December 4th, 2008 · Ideas, Inspiration, Lessons, Life, Non-fiction, Open source, Random, Site

Since reading Blink: The Power of Thinking without Thinking and The Tipping Point: How Little Things Can Make a Big Difference, I’ve been looking forward to Malcolm Gladwell’s next book. Outliers: The Story of Success didn’t disappoint, and I recommend reading it yourself.

As the book’s title suggests, Gladwell’s text is about success and outliers; however, he engages the reader from the get-go by starting with a definition of outlier expressly to follow-up by quickly suggesting a concrete redefinition of what is truly an outlier and what determines success. Gladwell challenges the reader to think in less-conventional terms (e.g. thinking about health in terms of community–beyond just the individual): “…there is something profoundly wrong with the way we make sense of success.”

Outliers has two parts, focused on opportunity and legacy, respectively. Part one emphasizes “from-ness” (i.e. from where (e.g. birthplace), from when (e.g. time, era, norms), from how (e.g. culture, legacy), etc.). In doing so, part one indicates by one example after another why merely personal explanations of success don’t work.

     Where are you from?

Do you see the consequences of the way we have chosen to think about success?
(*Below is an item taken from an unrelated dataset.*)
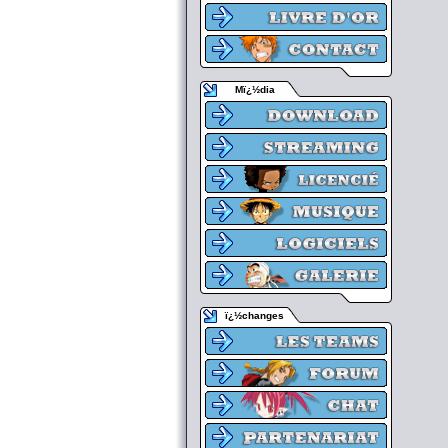
Mï¿½dia
ï¿½changes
Because we so profoundly personalize success, we miss opportunities to lift others onto the top rung. We make rules that frustrate achievement We prematurely write off people as failures. We are too much in awe of the those who succeed and far too dismissive of those who fail. And, most of all, we become much too passive. We overlook just how large a role we all play–and by ‘we’ I mean society–in determining who makes it and who doesn’t.

Gladwell states, “Achievement is talent plus preparation.” He then goes on to uncover patterns of achievement and underachievement as well as patterns of encouragement and discouragement. He focuses on the work ethic of those who are purposeful, single-minded, intentional–who achieve success by working much, much harder.
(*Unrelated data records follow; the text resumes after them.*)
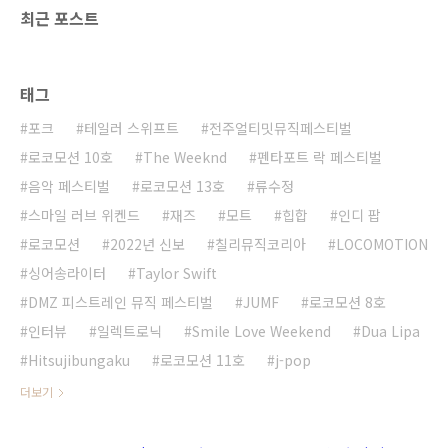
최근 포스트
태그
포크
테일러 스위프트
전주얼티밋뮤직페스티벌
로코모션 10호
The Weeknd
펜타포트 락 페스티벌
음악 페스티벌
로코모션 13호
류수정
스마일 러브 위켄드
재즈
모트
힙합
인디 팝
로코모션
2022년 신보
칠리뮤직코리아
LOCOMOTION
싱어송라이터
Taylor Swift
DMZ 피스트레인 뮤직 페스티벌
JUMF
로코모션 8호
인터뷰
일렉트로닉
Smile Love Weekend
Dua Lipa
Hitsujibungaku
로코모션 11호
j-pop
더보기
  • Adversity presenting itself as opportunity
  • Developing skills amidst obscurity
  • Meaningful - complexity, autonomy and a relationship between effort and reward in doing creative work
  • “Hard work is a prison sentence only if it does not have meaning.”

For example, the “10,000 hour rule” is discussed (i.e. its typically takes 10K hours of deliberate practice to develop true expertise and world-class mastery). The point of the discussion is not to admire those who earn such mastery as much as it is to understand the kinds of obstacles most of us encounter in the pursuit of such commitment. Furthermore, it concerns the creation of (more) equal opportunities for practicing in order to reach greater common potential: “Practice isn’t the thing you do once you’re good. It’s the thing you do that makes you good.”

     Are you regularly practicing what your core profession requires
     (e.g. modeling, design, coding, testing, writing)?

“Success arises out of a steady accumulation of advantages.”
“Extraordinary achievement is less about talent than it is about opportunity.”
     Talent: intellect, “general intelligence,” innate ability
     Opportunity: imagination, savvy, “practical intelligence,” surrounding
     community, family background, demographics, virtues and values
     (e.g. frugality, initiative, sacrifice)

“General intelligence” and “practical intelligence” are orthogonal (i.e. presence of one doesn’t imply the presence of the other); therefore, keep clear and separate (i.e. don’t confuse one for the other).

Part two, moves from opportunity to legacy and starts by focusing on cultural legacies (e.g. a culture of honor, where reputation is of foremost concern). The focus becomes about teamwork and communication (e.g. “mitigated speech”). For example, understanding cultural legacy as a way to effectively combat mitigation (i.e. developing clearer and more assertive communication where both transmitter and receiver are not a afraid to speak up or to speak straight).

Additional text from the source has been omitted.